Scan the records below, and wherever a line has the word "лишь", pull it out.

Items listed in a dataset:
══════════
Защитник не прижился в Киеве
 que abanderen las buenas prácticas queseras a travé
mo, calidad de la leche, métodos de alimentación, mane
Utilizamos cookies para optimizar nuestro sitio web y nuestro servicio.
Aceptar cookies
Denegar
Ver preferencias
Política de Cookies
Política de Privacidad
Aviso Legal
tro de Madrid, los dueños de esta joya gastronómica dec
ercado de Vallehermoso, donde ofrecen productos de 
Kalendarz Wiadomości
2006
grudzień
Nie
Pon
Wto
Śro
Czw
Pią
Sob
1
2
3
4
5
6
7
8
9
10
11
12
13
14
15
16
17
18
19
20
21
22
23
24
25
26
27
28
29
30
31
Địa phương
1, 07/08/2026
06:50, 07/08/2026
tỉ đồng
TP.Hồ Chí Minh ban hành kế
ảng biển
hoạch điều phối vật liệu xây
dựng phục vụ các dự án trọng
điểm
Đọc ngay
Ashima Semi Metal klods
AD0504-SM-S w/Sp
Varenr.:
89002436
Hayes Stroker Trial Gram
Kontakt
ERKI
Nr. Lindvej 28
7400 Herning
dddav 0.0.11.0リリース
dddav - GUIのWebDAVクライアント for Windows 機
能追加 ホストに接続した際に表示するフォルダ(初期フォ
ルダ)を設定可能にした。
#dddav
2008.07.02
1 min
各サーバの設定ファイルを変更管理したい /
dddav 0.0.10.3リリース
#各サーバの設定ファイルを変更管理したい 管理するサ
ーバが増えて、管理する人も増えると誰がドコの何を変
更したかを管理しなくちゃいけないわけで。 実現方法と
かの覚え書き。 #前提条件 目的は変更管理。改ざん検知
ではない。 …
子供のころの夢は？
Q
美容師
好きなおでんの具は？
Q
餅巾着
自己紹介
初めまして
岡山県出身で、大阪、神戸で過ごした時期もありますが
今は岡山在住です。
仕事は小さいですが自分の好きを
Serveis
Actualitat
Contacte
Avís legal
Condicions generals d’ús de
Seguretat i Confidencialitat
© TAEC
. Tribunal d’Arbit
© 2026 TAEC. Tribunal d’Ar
══════════
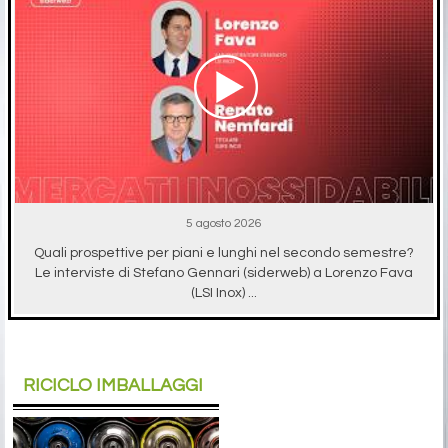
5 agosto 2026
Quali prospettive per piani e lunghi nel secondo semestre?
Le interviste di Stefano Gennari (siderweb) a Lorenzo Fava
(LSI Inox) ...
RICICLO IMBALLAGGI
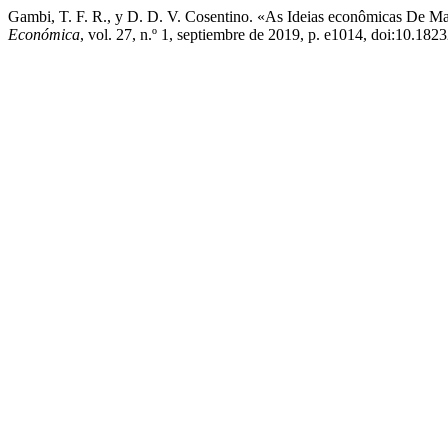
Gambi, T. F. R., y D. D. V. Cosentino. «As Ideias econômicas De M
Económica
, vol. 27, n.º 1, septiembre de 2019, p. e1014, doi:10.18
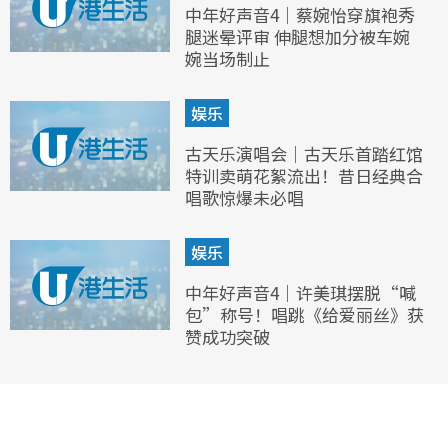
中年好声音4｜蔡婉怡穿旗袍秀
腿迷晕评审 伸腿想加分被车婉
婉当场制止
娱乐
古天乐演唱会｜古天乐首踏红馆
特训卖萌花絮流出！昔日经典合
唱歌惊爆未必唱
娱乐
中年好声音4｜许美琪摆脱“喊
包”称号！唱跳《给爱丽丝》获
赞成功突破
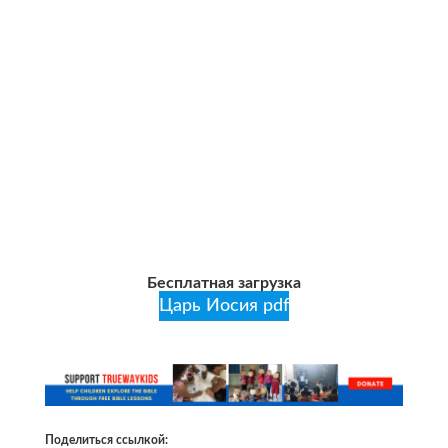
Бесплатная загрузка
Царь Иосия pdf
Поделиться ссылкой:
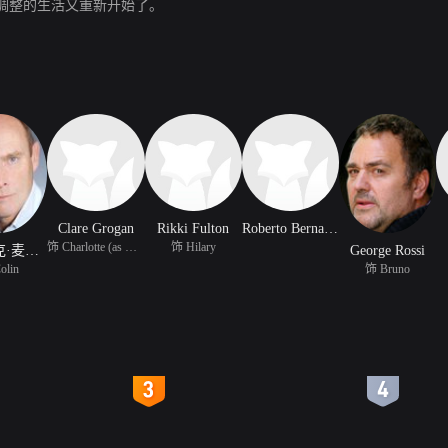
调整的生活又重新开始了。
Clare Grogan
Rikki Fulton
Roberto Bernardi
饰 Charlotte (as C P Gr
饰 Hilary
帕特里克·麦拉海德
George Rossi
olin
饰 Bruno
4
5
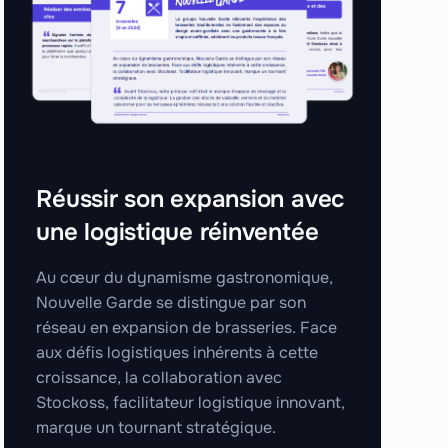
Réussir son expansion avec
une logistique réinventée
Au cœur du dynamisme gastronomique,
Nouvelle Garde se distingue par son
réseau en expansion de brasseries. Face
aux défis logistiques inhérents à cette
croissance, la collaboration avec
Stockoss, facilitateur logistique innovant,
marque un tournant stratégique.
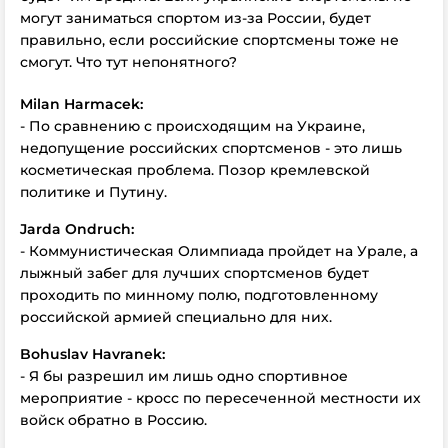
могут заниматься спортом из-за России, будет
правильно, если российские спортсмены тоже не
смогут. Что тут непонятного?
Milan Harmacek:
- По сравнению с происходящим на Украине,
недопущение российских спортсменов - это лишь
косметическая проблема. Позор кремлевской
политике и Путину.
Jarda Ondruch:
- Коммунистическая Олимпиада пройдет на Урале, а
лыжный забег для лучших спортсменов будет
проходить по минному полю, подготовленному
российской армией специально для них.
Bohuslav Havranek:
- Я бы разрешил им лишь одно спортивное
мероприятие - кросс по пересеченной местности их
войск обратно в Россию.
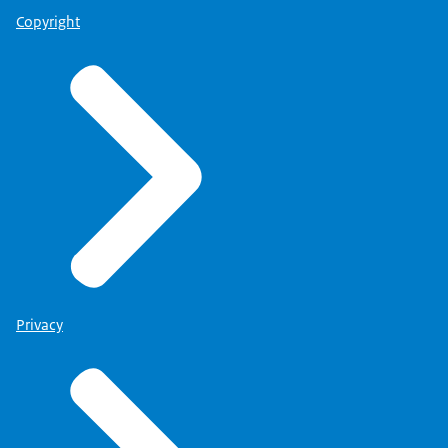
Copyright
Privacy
══════════
* **Task output**:
недопущение российских спортсменов - это лишь
- Я бы разрешил им лишь одно спортивное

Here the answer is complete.